The interpretation of exhibit 5a and 5b suggests that the LCOE associated with PV solar would need to decline to achieve grid parity. It is evident that the Direct Wafer technology of 1336 would be highly important for the global silicon solar manufacturing companies as they seek new methods to reduce the production costs. It can clearly be understood that its importance will increase over the upcoming years as the solar companies will focus more on efficiency and in increasing the quality. Some of the forces that will affect this trend  are  a) new innovations like the hydraulic fracturing that lead to abundance of natural gas from shales b) competition from other renewable energy sources c)  Challenges in obtaining the financing d) government policies not only within the United States but also globally.  We can also expect continued dominance in the solar market with additional investments in the American and European markets from the Asian manufacturers who are backed strongly by the local governments.    

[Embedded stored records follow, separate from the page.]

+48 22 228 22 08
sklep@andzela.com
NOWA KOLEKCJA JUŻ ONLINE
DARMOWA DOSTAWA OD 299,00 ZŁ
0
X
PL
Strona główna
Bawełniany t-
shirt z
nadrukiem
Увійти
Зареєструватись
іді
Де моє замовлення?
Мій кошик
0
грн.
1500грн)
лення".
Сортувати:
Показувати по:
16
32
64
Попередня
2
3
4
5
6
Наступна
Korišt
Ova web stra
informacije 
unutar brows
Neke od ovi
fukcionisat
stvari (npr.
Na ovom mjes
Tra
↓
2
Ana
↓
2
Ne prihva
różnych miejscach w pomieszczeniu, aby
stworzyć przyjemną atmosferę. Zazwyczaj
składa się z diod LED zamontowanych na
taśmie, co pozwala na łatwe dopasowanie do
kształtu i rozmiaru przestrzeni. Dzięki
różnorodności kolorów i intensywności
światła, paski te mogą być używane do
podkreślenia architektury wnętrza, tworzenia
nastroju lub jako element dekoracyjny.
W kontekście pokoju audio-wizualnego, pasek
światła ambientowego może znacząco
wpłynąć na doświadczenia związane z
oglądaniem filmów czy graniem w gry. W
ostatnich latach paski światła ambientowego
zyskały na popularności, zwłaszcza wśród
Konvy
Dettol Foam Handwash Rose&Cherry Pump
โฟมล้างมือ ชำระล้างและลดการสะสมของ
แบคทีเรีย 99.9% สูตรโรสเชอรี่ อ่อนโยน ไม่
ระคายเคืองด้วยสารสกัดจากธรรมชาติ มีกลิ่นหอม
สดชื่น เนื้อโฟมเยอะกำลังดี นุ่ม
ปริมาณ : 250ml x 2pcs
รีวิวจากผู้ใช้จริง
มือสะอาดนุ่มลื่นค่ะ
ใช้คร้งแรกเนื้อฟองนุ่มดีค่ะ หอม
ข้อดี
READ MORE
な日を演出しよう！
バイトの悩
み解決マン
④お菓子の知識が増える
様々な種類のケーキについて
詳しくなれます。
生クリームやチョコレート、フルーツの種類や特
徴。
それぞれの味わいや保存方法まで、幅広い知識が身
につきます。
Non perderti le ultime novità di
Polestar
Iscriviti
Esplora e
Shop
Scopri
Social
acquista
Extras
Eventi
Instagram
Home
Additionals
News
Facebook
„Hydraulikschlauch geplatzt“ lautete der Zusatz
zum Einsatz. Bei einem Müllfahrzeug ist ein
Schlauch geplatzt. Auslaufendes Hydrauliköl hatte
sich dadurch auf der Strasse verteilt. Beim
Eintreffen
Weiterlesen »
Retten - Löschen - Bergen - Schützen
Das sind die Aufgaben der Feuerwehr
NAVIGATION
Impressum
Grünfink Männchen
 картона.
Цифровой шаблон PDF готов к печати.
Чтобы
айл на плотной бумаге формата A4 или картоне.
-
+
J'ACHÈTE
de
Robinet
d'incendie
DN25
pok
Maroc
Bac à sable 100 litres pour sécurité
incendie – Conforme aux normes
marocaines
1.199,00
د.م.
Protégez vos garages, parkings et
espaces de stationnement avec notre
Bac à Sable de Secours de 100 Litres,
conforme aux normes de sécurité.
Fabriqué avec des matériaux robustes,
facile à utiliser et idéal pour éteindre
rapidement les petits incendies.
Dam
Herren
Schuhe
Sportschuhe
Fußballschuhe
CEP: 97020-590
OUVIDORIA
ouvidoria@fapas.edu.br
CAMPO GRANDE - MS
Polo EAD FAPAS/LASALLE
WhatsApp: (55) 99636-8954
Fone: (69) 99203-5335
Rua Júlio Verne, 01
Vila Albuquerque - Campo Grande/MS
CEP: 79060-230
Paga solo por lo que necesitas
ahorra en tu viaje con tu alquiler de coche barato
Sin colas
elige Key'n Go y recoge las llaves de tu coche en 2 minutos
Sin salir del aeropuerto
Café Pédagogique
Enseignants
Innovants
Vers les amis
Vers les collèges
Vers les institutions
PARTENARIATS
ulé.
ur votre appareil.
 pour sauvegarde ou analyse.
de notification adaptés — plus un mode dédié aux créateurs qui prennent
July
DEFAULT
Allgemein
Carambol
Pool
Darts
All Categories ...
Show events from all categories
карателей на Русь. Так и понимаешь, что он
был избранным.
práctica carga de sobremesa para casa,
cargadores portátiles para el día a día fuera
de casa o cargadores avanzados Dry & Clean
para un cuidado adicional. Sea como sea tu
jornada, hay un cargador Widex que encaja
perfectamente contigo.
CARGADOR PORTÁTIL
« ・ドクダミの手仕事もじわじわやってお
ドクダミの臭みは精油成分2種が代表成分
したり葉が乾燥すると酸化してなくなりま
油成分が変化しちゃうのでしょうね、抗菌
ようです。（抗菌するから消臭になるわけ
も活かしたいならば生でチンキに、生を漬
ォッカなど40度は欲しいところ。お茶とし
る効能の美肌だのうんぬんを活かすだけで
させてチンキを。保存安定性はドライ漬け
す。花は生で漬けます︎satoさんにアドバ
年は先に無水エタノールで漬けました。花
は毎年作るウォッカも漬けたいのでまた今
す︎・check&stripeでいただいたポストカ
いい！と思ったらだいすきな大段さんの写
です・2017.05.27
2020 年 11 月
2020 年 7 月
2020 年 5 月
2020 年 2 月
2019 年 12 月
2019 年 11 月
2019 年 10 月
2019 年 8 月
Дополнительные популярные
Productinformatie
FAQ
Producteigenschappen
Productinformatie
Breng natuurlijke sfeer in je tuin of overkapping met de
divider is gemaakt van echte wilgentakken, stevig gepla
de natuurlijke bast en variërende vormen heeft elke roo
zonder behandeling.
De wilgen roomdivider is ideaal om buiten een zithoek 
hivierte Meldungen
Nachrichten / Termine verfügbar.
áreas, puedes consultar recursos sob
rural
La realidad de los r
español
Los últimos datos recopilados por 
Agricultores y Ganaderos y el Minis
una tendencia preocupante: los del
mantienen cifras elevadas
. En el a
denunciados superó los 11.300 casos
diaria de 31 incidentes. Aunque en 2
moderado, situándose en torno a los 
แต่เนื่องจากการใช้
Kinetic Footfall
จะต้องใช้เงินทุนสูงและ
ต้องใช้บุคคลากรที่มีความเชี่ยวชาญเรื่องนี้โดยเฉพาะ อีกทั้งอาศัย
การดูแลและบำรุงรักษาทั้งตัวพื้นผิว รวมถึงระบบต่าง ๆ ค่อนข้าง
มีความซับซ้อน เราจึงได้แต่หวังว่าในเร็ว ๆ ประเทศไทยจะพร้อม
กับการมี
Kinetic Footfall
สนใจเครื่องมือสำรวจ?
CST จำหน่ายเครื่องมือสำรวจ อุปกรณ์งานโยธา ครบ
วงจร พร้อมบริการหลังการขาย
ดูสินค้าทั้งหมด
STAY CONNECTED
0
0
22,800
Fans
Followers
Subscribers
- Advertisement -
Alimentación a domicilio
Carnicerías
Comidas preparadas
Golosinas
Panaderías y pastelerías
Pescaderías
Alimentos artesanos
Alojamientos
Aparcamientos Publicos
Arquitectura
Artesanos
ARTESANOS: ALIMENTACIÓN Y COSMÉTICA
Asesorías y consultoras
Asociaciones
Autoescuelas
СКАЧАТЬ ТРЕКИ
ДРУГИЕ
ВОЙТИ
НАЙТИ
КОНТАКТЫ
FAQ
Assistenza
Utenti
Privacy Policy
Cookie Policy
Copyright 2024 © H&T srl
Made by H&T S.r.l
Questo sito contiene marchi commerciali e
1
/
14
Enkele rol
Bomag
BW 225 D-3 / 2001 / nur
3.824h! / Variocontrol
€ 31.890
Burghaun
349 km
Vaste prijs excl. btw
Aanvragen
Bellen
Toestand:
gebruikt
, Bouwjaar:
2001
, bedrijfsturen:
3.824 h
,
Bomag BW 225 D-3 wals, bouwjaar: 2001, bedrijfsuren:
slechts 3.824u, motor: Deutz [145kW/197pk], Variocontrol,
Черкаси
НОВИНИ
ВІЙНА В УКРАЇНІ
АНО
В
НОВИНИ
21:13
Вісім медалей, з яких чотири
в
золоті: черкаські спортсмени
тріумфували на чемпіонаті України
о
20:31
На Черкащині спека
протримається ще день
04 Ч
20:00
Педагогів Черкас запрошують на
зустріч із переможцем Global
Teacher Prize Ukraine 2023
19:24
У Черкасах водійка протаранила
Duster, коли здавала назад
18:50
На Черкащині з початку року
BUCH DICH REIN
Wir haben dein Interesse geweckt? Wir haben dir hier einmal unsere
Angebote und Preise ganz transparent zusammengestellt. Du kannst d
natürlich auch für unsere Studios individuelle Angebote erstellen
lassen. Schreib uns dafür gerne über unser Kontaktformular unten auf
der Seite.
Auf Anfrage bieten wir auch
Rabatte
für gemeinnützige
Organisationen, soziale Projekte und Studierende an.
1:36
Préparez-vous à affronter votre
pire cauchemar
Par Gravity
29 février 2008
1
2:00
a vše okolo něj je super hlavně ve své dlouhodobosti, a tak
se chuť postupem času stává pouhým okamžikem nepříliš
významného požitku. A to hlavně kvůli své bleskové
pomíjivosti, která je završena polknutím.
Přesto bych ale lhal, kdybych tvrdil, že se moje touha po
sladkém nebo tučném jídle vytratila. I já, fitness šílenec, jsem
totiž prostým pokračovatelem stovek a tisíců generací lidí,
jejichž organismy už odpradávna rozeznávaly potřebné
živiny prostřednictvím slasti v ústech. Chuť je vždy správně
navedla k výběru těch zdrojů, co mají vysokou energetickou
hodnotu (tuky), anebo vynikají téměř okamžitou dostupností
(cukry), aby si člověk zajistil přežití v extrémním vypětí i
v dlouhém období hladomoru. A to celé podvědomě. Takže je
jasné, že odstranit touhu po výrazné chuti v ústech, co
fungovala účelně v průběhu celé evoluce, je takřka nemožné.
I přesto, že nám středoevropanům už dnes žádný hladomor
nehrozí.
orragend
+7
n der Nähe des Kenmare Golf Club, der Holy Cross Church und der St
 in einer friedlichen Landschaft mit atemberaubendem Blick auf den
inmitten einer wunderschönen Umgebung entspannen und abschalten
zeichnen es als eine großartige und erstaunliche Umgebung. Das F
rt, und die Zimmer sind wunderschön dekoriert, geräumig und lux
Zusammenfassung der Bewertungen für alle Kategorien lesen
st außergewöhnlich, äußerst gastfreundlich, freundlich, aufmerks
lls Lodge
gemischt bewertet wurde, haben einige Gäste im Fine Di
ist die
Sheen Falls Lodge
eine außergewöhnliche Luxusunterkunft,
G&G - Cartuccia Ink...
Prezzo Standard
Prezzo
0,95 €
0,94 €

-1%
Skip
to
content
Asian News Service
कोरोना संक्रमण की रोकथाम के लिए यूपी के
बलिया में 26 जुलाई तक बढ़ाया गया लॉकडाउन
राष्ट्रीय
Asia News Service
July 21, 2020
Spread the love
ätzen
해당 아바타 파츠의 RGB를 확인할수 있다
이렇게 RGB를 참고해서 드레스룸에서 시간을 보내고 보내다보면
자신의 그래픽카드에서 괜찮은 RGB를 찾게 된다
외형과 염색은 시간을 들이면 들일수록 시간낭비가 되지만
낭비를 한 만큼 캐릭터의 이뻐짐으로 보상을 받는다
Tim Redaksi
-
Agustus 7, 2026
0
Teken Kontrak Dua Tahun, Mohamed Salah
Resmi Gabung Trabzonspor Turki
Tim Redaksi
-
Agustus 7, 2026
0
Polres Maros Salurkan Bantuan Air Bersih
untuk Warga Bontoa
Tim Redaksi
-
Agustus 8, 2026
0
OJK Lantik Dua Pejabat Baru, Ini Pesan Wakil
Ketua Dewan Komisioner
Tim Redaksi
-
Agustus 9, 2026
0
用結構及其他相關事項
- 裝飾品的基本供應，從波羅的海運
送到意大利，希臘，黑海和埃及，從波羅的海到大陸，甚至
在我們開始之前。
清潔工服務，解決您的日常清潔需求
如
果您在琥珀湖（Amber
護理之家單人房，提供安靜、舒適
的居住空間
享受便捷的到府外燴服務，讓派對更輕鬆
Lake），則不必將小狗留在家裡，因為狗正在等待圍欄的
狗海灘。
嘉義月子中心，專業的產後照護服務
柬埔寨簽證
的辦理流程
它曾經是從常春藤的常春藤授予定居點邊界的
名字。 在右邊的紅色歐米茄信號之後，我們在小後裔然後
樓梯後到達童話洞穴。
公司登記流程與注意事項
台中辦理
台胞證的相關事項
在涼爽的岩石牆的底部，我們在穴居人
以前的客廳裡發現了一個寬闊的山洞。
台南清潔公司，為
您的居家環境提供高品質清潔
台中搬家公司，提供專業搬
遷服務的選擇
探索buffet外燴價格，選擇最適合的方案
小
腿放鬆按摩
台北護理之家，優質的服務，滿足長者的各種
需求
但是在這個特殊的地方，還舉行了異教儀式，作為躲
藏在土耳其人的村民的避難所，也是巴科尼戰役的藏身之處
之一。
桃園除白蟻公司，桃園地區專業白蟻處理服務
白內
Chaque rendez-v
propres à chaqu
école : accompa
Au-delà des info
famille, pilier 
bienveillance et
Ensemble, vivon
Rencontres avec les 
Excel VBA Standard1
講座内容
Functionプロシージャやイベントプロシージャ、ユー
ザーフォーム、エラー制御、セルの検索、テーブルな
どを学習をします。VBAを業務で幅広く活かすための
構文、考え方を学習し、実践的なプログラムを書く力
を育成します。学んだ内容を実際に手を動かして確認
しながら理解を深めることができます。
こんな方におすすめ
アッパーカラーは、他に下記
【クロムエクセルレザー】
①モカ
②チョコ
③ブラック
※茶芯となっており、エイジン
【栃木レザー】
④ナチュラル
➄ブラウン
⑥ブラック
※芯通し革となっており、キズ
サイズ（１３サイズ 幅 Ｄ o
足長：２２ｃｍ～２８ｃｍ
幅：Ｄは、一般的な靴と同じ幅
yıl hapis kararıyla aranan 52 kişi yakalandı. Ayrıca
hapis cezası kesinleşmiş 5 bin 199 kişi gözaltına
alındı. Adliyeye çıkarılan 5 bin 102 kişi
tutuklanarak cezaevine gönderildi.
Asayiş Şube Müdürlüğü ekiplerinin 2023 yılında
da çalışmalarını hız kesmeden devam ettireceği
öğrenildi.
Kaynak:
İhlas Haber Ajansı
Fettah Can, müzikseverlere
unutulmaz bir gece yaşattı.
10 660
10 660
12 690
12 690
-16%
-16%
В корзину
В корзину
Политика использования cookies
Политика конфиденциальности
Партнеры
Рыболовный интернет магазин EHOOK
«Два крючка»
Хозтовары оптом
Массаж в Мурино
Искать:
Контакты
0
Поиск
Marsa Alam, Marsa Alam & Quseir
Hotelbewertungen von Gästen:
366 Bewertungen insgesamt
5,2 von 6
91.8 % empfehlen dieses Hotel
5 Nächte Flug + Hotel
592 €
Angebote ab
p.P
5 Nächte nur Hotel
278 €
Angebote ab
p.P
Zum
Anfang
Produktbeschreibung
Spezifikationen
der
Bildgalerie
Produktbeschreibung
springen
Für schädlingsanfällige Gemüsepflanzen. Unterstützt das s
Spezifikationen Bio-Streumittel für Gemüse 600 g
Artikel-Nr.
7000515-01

It is clearly evident that the Direct Wafer technology of 1336 would be highly important for the global silicon solar manufacturing companies as they seek new methods to reduce the production costs. The importance of this technology will potentially increase over the upcoming years as the solar companies continue their emphasis on increasing efficiency and the quality.  Therefore, this wafer technology could really help 1366 build its competitive advantage in the global silicon cell manufacturing market.

Strategy Evaluation:

As discussed previously, 1366 technologies had two strategic options to market their technology, both the options required building a 20 MW demonstration plant but they varied greatly after that phase.

Option 1) Go-it Alone approach

This approach would require raising the capital from private, later-stage growth equity investors or from Department of Energy (DOE) who would benefit from economic upside of the technology.  The company would manufacture its own wafers and export them to the Asian companies as a commodity.